I have been on the Net since 1990 and have always been interested in its operation, governance and related legal, social and cultural issues. I was on the old ISOCNZ Council for a year in the mid-90s. Attending this year's NetHui enabled me get caught up with the current state play on all fronts and get some idea of who the people are who get things done and make things happen.
There were four streams on each of the first two days. You can see the program here.
The final day (today, as I write) was the "big" day with everyone in the same session. The keynote speaker was Harvard Professor Lawrence Lessig....an Internet legend in intellectual property matters.
When a speech transcends mere words it becomes and 'event' and Prof Lessig's speech was an 'event'. One of the very best speeches I've ever seen. You can watch it here. Go to 22 minutes in.

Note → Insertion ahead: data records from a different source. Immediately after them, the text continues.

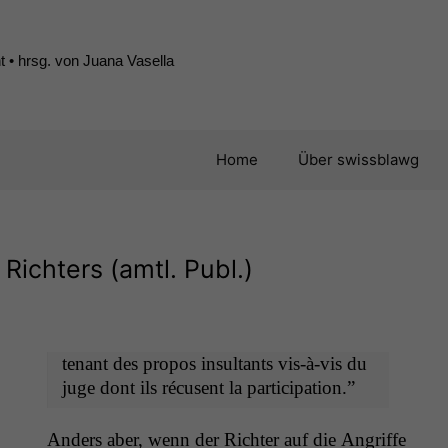
 • hrsg. von Juana Vasella
Home
Über swissblawg
Richters (amtl. Publ.)
ten­ant des pro­pos insul­tants vis-à-vis du
juge dont ils récusent la participation.”
Anders aber, wenn der Richter auf die Angriffe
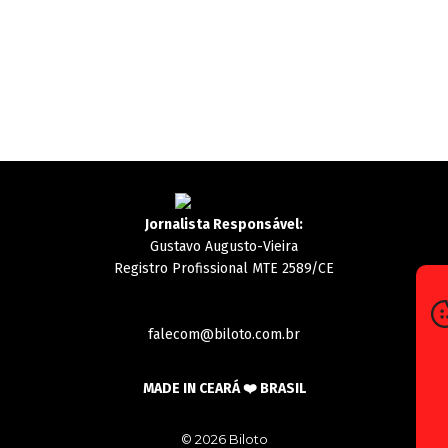
Jornalista Responsável:
Gustavo Augusto-Vieira
Registro Profissional MTE 2589/CE
falecom@biloto.com.br
MADE IN CEARÁ ❤️ BRASIL
© 2026 Biloto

I attended many excellent sessions on "Digital Citizenship", "Access and Enabling", "Internet Governance" and legal issues like copyright and intellectual property. I won't even attempt to summarise all the "good stuff" that happened in the 3 days at NetHui. You can go to the site and read the notes collaboratively compiled by people who attended the various sessions.

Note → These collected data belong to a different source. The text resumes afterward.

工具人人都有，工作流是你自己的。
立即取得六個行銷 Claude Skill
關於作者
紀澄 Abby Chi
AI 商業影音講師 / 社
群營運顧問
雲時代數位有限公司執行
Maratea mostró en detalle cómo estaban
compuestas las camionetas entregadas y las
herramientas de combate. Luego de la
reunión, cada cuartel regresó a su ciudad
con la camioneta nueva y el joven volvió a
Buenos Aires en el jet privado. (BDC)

Twitter played a huge role (for those on Twitter). Following the #nethui timeline felt like mind reading as other people in the same session as yourself responded to what we were all hearing, as it happened. It was also possible to get some sense of what was happening in sessions in other streams as hot topics lead to bursts of twitter traffic and cascading retweets of points people had strong views about. Twitter played a huge role in the 'mind' of the NetHui and made it something quite different (for me) compared to other conferences I have attended in the past.
Several politicians gave speeches. Some excellent. Some not so much. ICT Minister, Steven Joyce; Finance Minister and Deputy PM, Bill English; Attorney-General Chris Finlayson a;; gave speeches. Some better than others (watch the live streams at the NetHui site if you're interested). Other MPs who attended were Nikki Kaye (Friday), Gareth Hughes (all 3 days), Claire Curran (Friday) and David Cunliffe spoke in the Friday morning session. Claire Curran said Labour would repeal the disconnection provision of the recently passed copyright law, which brings Labour into line with Green Party policy on this contentious issue.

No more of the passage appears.